Source data Block Start

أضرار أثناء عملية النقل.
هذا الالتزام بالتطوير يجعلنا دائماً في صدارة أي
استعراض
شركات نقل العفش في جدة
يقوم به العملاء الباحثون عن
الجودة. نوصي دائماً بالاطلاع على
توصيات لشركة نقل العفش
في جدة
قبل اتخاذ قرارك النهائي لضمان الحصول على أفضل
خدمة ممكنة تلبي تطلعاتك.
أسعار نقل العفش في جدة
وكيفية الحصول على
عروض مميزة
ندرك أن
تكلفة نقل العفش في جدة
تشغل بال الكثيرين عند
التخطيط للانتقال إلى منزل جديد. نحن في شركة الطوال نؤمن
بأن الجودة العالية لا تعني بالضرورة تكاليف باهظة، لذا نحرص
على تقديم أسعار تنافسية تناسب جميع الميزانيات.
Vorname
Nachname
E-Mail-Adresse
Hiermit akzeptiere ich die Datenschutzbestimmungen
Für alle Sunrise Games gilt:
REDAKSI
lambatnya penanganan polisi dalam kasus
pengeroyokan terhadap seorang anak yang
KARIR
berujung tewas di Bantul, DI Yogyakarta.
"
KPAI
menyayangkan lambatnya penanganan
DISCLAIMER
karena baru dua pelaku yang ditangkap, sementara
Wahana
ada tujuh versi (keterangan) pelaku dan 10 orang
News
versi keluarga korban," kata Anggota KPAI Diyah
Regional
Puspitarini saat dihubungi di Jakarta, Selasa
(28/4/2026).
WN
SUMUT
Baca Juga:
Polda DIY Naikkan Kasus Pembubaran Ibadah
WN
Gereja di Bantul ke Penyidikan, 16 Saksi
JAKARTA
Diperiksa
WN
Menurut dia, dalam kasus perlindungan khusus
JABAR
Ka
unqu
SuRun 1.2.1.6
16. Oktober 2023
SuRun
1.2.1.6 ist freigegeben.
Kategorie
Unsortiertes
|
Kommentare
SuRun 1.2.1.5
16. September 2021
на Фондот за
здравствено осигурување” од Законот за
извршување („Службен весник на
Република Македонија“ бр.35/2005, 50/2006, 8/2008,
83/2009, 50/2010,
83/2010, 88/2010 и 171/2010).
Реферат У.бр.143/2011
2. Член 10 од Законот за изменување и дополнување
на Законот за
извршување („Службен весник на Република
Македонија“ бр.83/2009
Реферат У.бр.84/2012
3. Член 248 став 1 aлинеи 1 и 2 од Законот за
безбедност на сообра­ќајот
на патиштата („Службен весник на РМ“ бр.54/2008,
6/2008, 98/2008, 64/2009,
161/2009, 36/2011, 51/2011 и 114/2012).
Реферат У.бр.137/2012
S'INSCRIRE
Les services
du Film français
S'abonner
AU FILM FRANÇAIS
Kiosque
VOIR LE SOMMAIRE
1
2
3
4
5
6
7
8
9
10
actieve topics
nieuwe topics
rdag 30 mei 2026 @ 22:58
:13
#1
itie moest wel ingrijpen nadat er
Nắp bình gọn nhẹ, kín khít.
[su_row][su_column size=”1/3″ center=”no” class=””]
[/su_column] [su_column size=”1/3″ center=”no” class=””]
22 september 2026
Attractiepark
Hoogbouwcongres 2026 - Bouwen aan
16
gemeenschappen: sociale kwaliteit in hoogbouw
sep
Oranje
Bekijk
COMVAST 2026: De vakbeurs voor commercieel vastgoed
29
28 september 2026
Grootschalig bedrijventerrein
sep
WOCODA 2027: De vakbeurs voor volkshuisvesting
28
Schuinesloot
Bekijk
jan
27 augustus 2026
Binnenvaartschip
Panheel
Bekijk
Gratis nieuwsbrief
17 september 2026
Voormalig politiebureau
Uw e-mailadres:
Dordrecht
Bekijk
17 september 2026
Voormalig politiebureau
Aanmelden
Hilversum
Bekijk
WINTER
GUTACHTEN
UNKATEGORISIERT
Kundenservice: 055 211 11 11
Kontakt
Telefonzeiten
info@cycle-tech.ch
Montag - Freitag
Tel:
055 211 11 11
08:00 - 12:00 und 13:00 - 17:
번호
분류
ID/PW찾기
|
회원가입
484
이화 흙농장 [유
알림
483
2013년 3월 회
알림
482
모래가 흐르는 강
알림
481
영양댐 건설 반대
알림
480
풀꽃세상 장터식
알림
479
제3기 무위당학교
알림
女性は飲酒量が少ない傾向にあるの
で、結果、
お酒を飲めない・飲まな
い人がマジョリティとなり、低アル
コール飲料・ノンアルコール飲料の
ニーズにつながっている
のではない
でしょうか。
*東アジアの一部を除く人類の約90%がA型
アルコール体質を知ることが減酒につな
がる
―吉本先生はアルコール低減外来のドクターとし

Source data Block End

* _To do_
Exactly what appears above must be set down again in full.

* _Task response_
أضرار أثناء عملية النقل.
هذا الالتزام بالتطوير يجعلنا دائماً في صدارة أي
استعراض
شركات نقل العفش في جدة
يقوم به العملاء الباحثون عن
الجودة. نوصي دائماً بالاطلاع على
توصيات لشركة نقل العفش
في جدة
قبل اتخاذ قرارك النهائي لضمان الحصول على أفضل
خدمة ممكنة تلبي تطلعاتك.
أسعار نقل العفش في جدة
وكيفية الحصول على
عروض مميزة
ندرك أن
تكلفة نقل العفش في جدة
تشغل بال الكثيرين عند
التخطيط للانتقال إلى منزل جديد. نحن في شركة الطوال نؤمن
بأن الجودة العالية لا تعني بالضرورة تكاليف باهظة، لذا نحرص
على تقديم أسعار تنافسية تناسب جميع الميزانيات.
Vorname
Nachname
E-Mail-Adresse
Hiermit akzeptiere ich die Datenschutzbestimmungen
Für alle Sunrise Games gilt:
REDAKSI
lambatnya penanganan polisi dalam kasus
pengeroyokan terhadap seorang anak yang
KARIR
berujung tewas di Bantul, DI Yogyakarta.
"
KPAI
menyayangkan lambatnya penanganan
DISCLAIMER
karena baru dua pelaku yang ditangkap, sementara
Wahana
ada tujuh versi (keterangan) pelaku dan 10 orang
News
versi keluarga korban," kata Anggota KPAI Diyah
Regional
Puspitarini saat dihubungi di Jakarta, Selasa
(28/4/2026).
WN
SUMUT
Baca Juga:
Polda DIY Naikkan Kasus Pembubaran Ibadah
WN
Gereja di Bantul ke Penyidikan, 16 Saksi
JAKARTA
Diperiksa
WN
Menurut dia, dalam kasus perlindungan khusus
JABAR
Ka
unqu
SuRun 1.2.1.6
16. Oktober 2023
SuRun
1.2.1.6 ist freigegeben.
Kategorie
Unsortiertes
|
Kommentare
SuRun 1.2.1.5
16. September 2021
на Фондот за
здравствено осигурување” од Законот за
извршување („Службен весник на
Република Македонија“ бр.35/2005, 50/2006, 8/2008,
83/2009, 50/2010,
83/2010, 88/2010 и 171/2010).
Реферат У.бр.143/2011
2. Член 10 од Законот за изменување и дополнување
на Законот за
извршување („Службен весник на Република
Македонија“ бр.83/2009
Реферат У.бр.84/2012
3. Член 248 став 1 aлинеи 1 и 2 од Законот за
безбедност на сообра­ќајот
на патиштата („Службен весник на РМ“ бр.54/2008,
6/2008, 98/2008, 64/2009,
161/2009, 36/2011, 51/2011 и 114/2012).
Реферат У.бр.137/2012
S'INSCRIRE
Les services
du Film français
S'abonner
AU FILM FRANÇAIS
Kiosque
VOIR LE SOMMAIRE
1
2
3
4
5
6
7
8
9
10
actieve topics
nieuwe topics
rdag 30 mei 2026 @ 22:58
:13
#1
itie moest wel ingrijpen nadat er
Nắp bình gọn nhẹ, kín khít.
[su_row][su_column size=”1/3″ center=”no” class=””]
[/su_column] [su_column size=”1/3″ center=”no” class=””]
22 september 2026
Attractiepark
Hoogbouwcongres 2026 - Bouwen aan
16
gemeenschappen: sociale kwaliteit in hoogbouw
sep
Oranje
Bekijk
COMVAST 2026: De vakbeurs voor commercieel vastgoed
29
28 september 2026
Grootschalig bedrijventerrein
sep
WOCODA 2027: De vakbeurs voor volkshuisvesting
28
Schuinesloot
Bekijk
jan
27 augustus 2026
Binnenvaartschip
Panheel
Bekijk
Gratis nieuwsbrief
17 september 2026
Voormalig politiebureau
Uw e-mailadres:
Dordrecht
Bekijk
17 september 2026
Voormalig politiebureau
Aanmelden
Hilversum
Bekijk
WINTER
GUTACHTEN
UNKATEGORISIERT
Kundenservice: 055 211 11 11
Kontakt
Telefonzeiten
info@cycle-tech.ch
Montag - Freitag
Tel:
055 211 11 11
08:00 - 12:00 und 13:00 - 17:
번호
분류
ID/PW찾기
|
회원가입
484
이화 흙농장 [유
알림
483
2013년 3월 회
알림
482
모래가 흐르는 강
알림
481
영양댐 건설 반대
알림
480
풀꽃세상 장터식
알림
479
제3기 무위당학교
알림
女性は飲酒量が少ない傾向にあるの
で、結果、
お酒を飲めない・飲まな
い人がマジョリティとなり、低アル
コール飲料・ノンアルコール飲料の
ニーズにつながっている
のではない
でしょうか。
*東アジアの一部を除く人類の約90%がA型
アルコール体質を知ることが減酒につな
がる
―吉本先生はアルコール低減外来のドクターとし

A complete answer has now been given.